[Data]
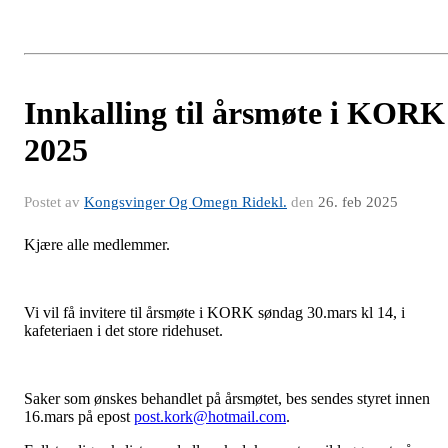
Innkalling til årsmøte i KORK
2025
Postet av
Kongsvinger Og Omegn Ridekl.
den
26. feb 2025
Kjære alle medlemmer.
Vi vil få invitere til årsmøte i KORK søndag 30.mars kl 14, i
kafeteriaen i det store ridehuset.
Saker som ønskes behandlet på årsmøtet, bes sendes styret innen
16.mars på epost
post.kork@hotmail.com
.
[/Data]
— Task details —
Repeat, with no changes, each line from the one with "kafeteriaen i det store ridehuset." to the end of the listing, including both ends and nothing else.

— Output for this exercise —
kafeteriaen i det store ridehuset.
Saker som ønskes behandlet på årsmøtet, bes sendes styret innen
16.mars på epost
post.kork@hotmail.com
.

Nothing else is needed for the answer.